Similarly, we define a protocol for task constraint satisfaction:
class TaskConstraintChecker(Protocol):
kind: str
def check_route(
self,
route: Route,
constraint: TaskConstraint,
) -> list[CheckResult]: ...
This results in the following API:
def score_candidate(
candidate: Candidate,
*,
target: Target,
constraints: Sequence[TaskConstraint],
tier_checkers: Sequence[TierChecker],
constraint_checkers: Sequence[TaskConstraintChecker],
acceptable_match_level: InChIKeyLevel | None = None,
acceptable_route_match: AcceptableRouteMatch = AcceptableRouteMatch.PREFIX,
) -> ScoredCandidate: ...
def score_target(
candidates: Sequence[Candidate],
*,
target: Target,
constraints: Sequence[TaskConstraint],
tier_checkers: Sequence[TierChecker],
constraint_checkers: Sequence[TaskConstraintChecker],
acceptable_match_level: InChIKeyLevel | None = None,
acceptable_route_match: AcceptableRouteMatch = AcceptableRouteMatch.PREFIX,
) -> TargetResult: ...
def score(
predictions: Mapping[str, Sequence[Candidate]],
task: Task,
*,
tier_checkers: Sequence[TierChecker] = (),
constraint_checkers: Sequence[TaskConstraintChecker] = (),
acceptable_match_level: InChIKeyLevel | None = None,
acceptable_route_match: AcceptableRouteMatch = AcceptableRouteMatch.PREFIX,
) -> Evaluation: ...
How task constraint checkers work?¶
There are two components. Task.effective_constraints(target_id) holds information on what constraint should be satisfied. That constraint is passed to .check_route within the score workflow. For example:
constraints = benchmark.effective_constraints("target-1")
# [
# StockTerminationConstraint(stock="buyables-stock"),
# RequiredLeavesConstraint(smiles=["CCO"]),
# ]
for constraint in constraints:
checker = registry[constraint.kind]
checks.extend(checker.check_route(route, constraint))
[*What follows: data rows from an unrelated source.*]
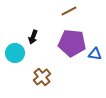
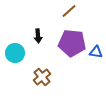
brown line: rotated 14 degrees counterclockwise
black arrow: moved 5 px right, 1 px up; rotated 24 degrees counterclockwise
blue triangle: moved 1 px right, 2 px up
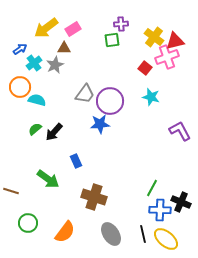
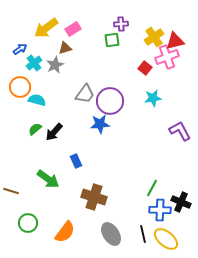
yellow cross: rotated 18 degrees clockwise
brown triangle: moved 1 px right; rotated 16 degrees counterclockwise
cyan star: moved 2 px right, 1 px down; rotated 24 degrees counterclockwise
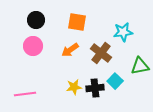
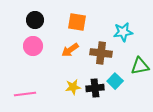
black circle: moved 1 px left
brown cross: rotated 30 degrees counterclockwise
yellow star: moved 1 px left
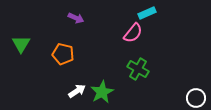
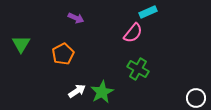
cyan rectangle: moved 1 px right, 1 px up
orange pentagon: rotated 30 degrees clockwise
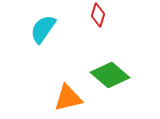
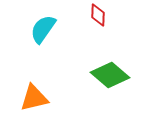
red diamond: rotated 15 degrees counterclockwise
orange triangle: moved 34 px left
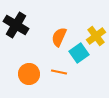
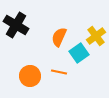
orange circle: moved 1 px right, 2 px down
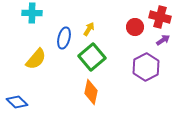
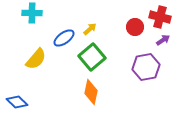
yellow arrow: moved 1 px right; rotated 16 degrees clockwise
blue ellipse: rotated 40 degrees clockwise
purple hexagon: rotated 16 degrees clockwise
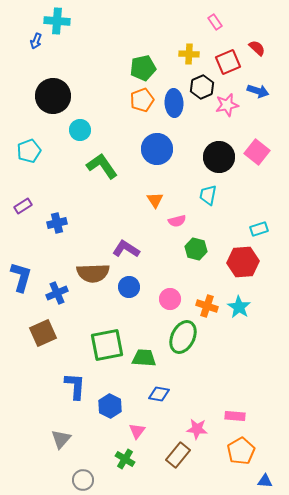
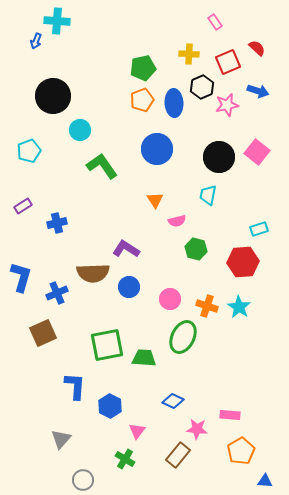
blue diamond at (159, 394): moved 14 px right, 7 px down; rotated 15 degrees clockwise
pink rectangle at (235, 416): moved 5 px left, 1 px up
For example, for a regular retrosynthesis benchmark (task constraint is stock termination):
For a stock-only task:
benchmark = Task(
name="mkt-cnv-160",
targets=targets,
default_constraints=[
StockTerminationConstraint(stock="buyables-stock"),
],
)
score(
predictions,
task=benchmark,
constraint_checkers=[
StockTerminationChecker(
stocks={"buyables-stock": buyables}, # buyables is Set[InChIKeyStr]
match_level=InChIKeyLevel.FULL,
),
],
)
For a bidirectional search problem (stock-plus-required-leaf task):
benchmark = Task(
name="mkt-cnv-160-leaf",
targets=targets,
default_constraints=[
StockTerminationConstraint(stock="buyables-stock"),
],
constraints={
"target-1": [
RequiredLeavesConstraint(smiles=["CCO"]),
],
},
)
and scoring needs checkers for both kinds:
score(
predictions,
task=benchmark,
constraint_checkers=[
StockTerminationChecker(
stocks={"buyables-stock": buyables},
match_level=InChIKeyLevel.FULL,
),
RequiredLeavesChecker(match_level=InChIKeyLevel.FULL),
],
)
This architecture allows for definition of custom TaskConstraint for a given Task and so long as you define a complementary TaskConstraintChecker, you can use the general score workflow.
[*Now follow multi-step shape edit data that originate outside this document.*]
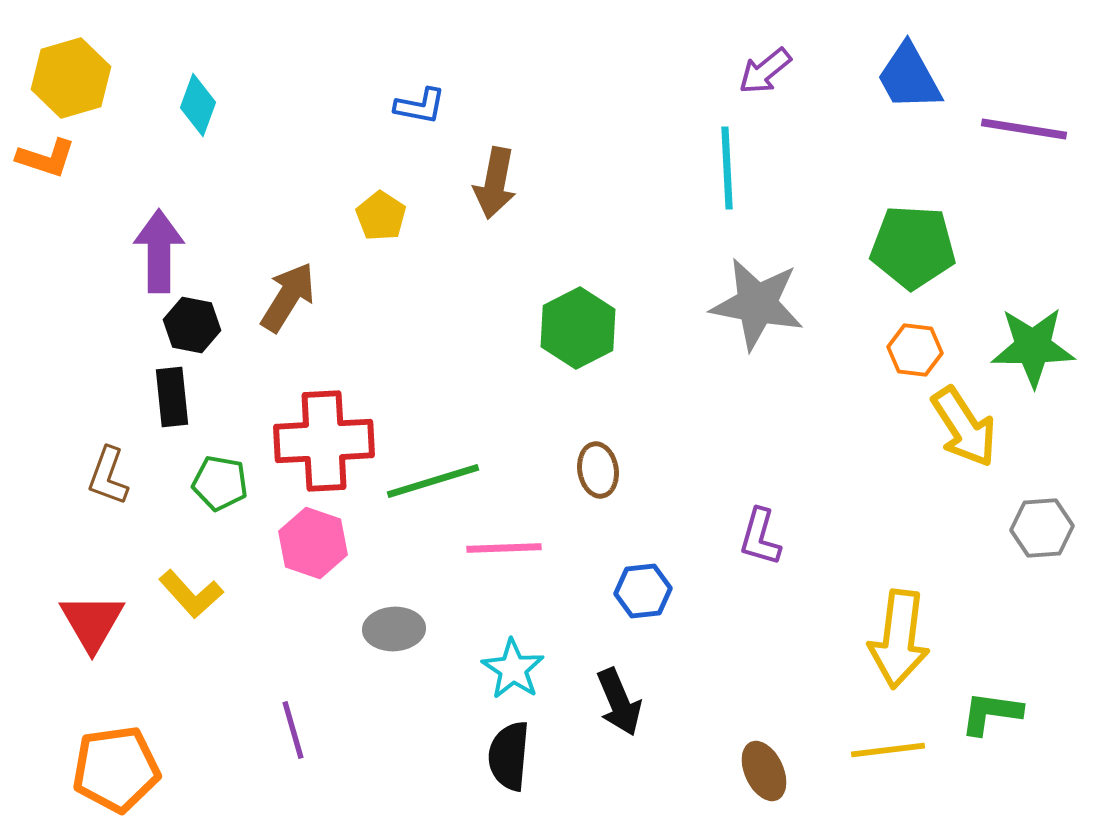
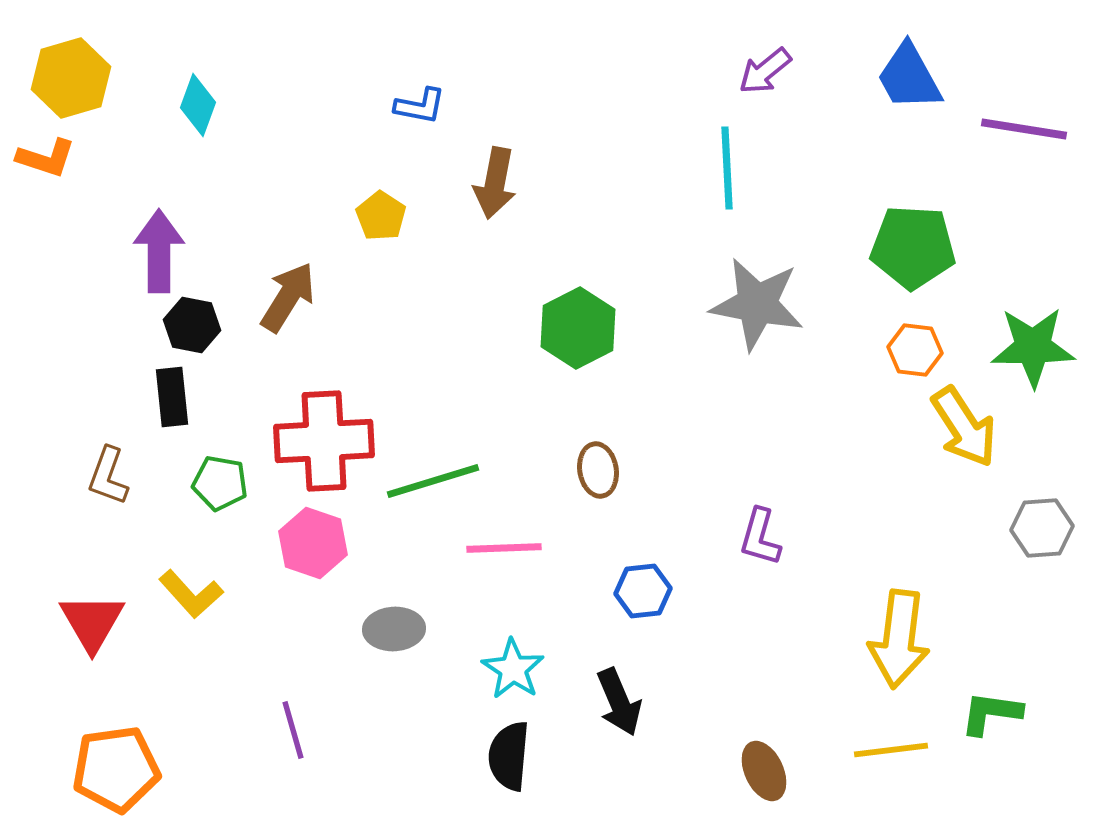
yellow line at (888, 750): moved 3 px right
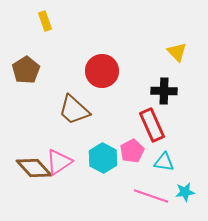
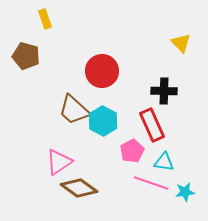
yellow rectangle: moved 2 px up
yellow triangle: moved 4 px right, 9 px up
brown pentagon: moved 14 px up; rotated 24 degrees counterclockwise
cyan hexagon: moved 37 px up
brown diamond: moved 45 px right, 20 px down; rotated 12 degrees counterclockwise
pink line: moved 13 px up
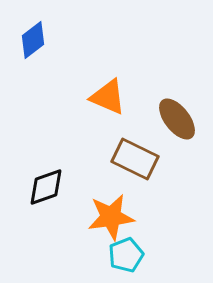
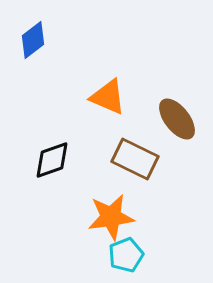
black diamond: moved 6 px right, 27 px up
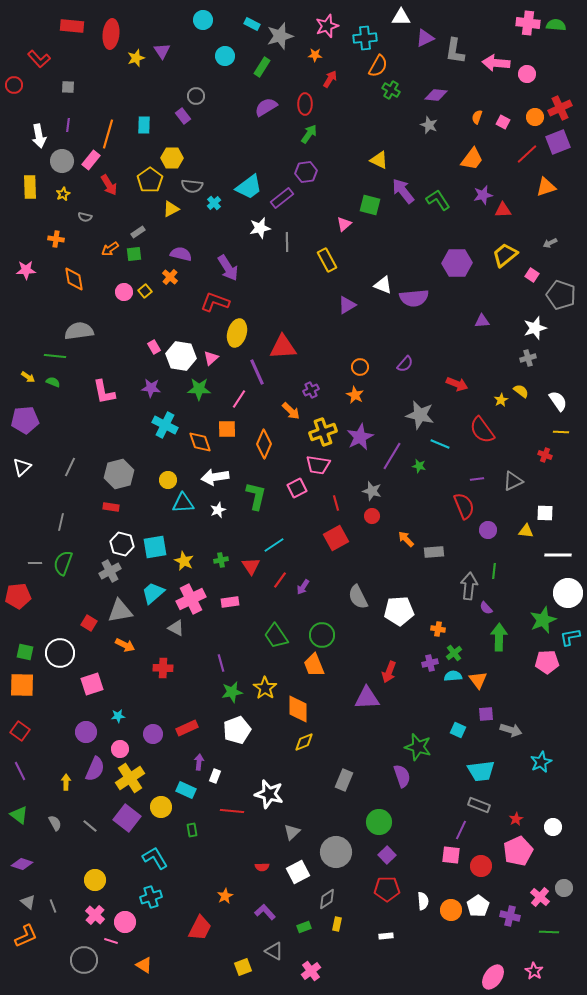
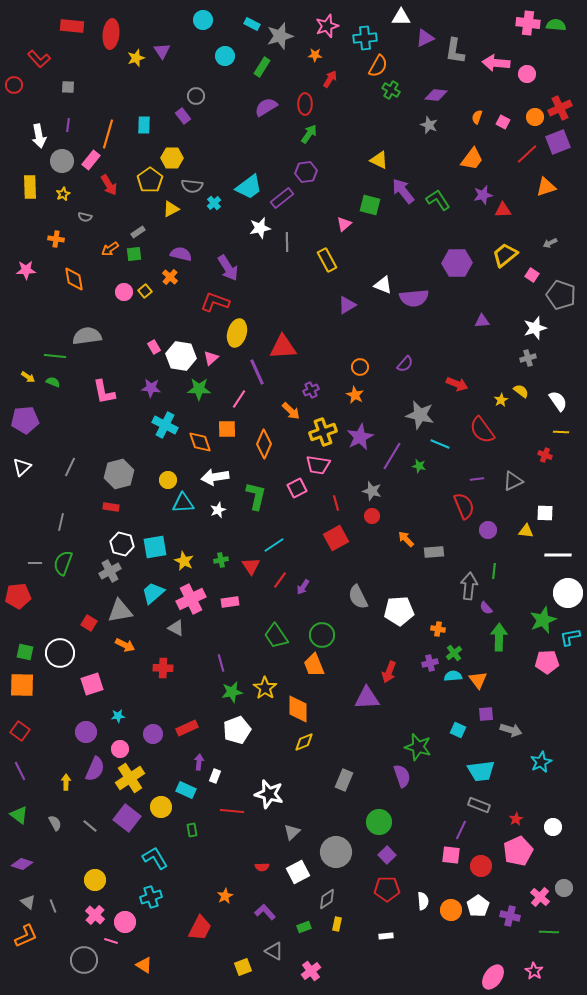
gray semicircle at (79, 331): moved 8 px right, 5 px down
Notably, the score workflow enforces that requirement. If you try to pass a Task with constraint of kind ariadne.reaction_count, but did not specify a corresponding kind checker, you'd get a runtime error. RetroCast treats unverifiable constraints as unsolved by default.
4. Analyze¶
analyze should derive benchmark-style metrics from Evaluation.
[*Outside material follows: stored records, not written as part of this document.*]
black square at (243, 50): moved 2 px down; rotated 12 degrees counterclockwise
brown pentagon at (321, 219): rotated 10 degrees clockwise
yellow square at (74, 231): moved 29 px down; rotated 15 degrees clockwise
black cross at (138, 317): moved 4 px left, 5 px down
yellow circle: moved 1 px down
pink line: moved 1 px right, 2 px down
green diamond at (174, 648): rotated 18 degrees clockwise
class MetricSummary(BaseModel):
value: float
count: int
ci_low: float | None = None
ci_high: float | None = None
class AnalysisReport(BaseModel):
metrics: dict[str, MetricSummary] = Field(default_factory=dict)
by_stratum: dict[str, dict[str, MetricSummary]] = Field(default_factory=dict)
analyze(
evaluation: Evaluation,
*,
ks: Sequence[int] = (1, 5, 10, 50),
prefix_depths: Sequence[int] = (1, 2, 3),
stratify_by: Callable[[TargetResult], str | None] | None = None,
) -> AnalysisReport
Top-K reconstruction metrics are emitted only for targets with acceptable_routes; if no target has acceptable_routes, reconstruction metrics are omitted. Reconstruction diagnostics use Evaluation.acceptable_match_level, so route, root-reaction, and prefix comparisons stay on the same molecular identity basis. Evaluation.acceptable_route_match records whether headline acceptable-route reconstruction used target-rooted prefix matching or exact full-route identity. Its model default is EXACT so legacy artifacts without the field are interpreted according to their original scoring semantics; new scoring writes the selected mode explicitly.